Thursday, February 2, 2012

If I can't have it, so...

There's a Calvin & Hobbes comic in which Susie, Calvin's neighbor and schoolmate, sees something down by a pond and asks Calvin if he'd like to see it. Not wanting to validate the value of what she has discovered, Calvin indicates derisively that it's not of interest. Susie stalks off and Calvin sneaks to the pond to have a look. Susie catches him and essentially says, "gotcha!"

There have been numerous comics, stories, and performances depicted children in which one essentially says of another's possession, 'I don't want one. It's not so great.' In such cases, it's clear that the speaker thinks that it really is 'so great', but is trying to diminish the value of whatever it is in order to cope with the sense that it is beyond his or her ability to acquire it. A lot of people mistake this for envy, and while there may be an element of that, it is more about finding a way of balancing their despair with what they view as a cold, hard, and limited reality.

No one is immune from this. In the past, I have been guilty of it in ways both big and small. When I didn't fit in the bath tub due to my weight, I used to tell people I didn't like taking baths and that I didn't care about having a deep bath to soak in. I even convinced myself that this was not such a pleasurable experience that I couldn't partake in. Now that I can fit in the tub, I have to admit to myself that it's not only relaxing, but deeply and satisfyingly warming on cold evenings.

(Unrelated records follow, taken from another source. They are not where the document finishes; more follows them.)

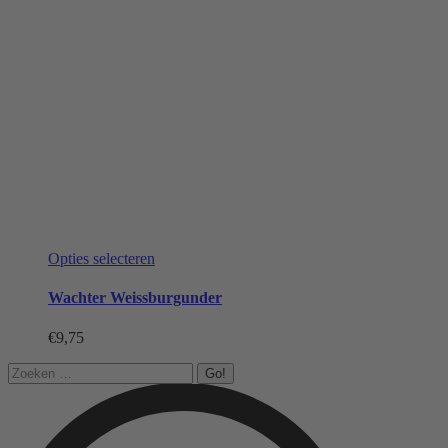
Dit
Opties selecteren
product
heeft
Wachter Weissburgunder
meerdere
variaties.
€
9,75
Deze
optie
Search:
kan
gekozen
worden
op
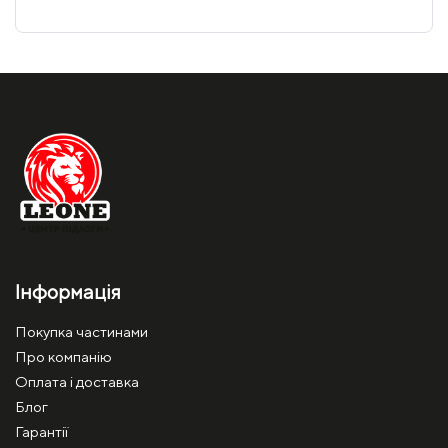
Інформація
Покупка частинами
Про компанію
Оплата і доставка
Блог
Гарантії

One of the most pervasive messages that people spread about something not being of value because they have concluded that they can't have it is having a life partner. They say marriage is nothing more than a loss of freedom, a life in shackles, and endless and unfair compromise and suffering. I never told myself such negative messages, but I did say I didn't aspire to being married. That was, in part, because I grew up having a very bad marriage role-modeled in front of me, but it was also because I thought I would never be wanted by anyone. If I couldn't have it, it wasn't worthwhile for me.

Unfortunately, most people aren't content to say that it's not worthwhile for them because they can't have it. They say that it has no or little value for anyone because they can't have it. I talk a lot about control, and this is something many people have concluded that they can't have in various areas of their lives. And, if they can't gain it, it can't be had by anyone and therefore should neither be sought nor desired.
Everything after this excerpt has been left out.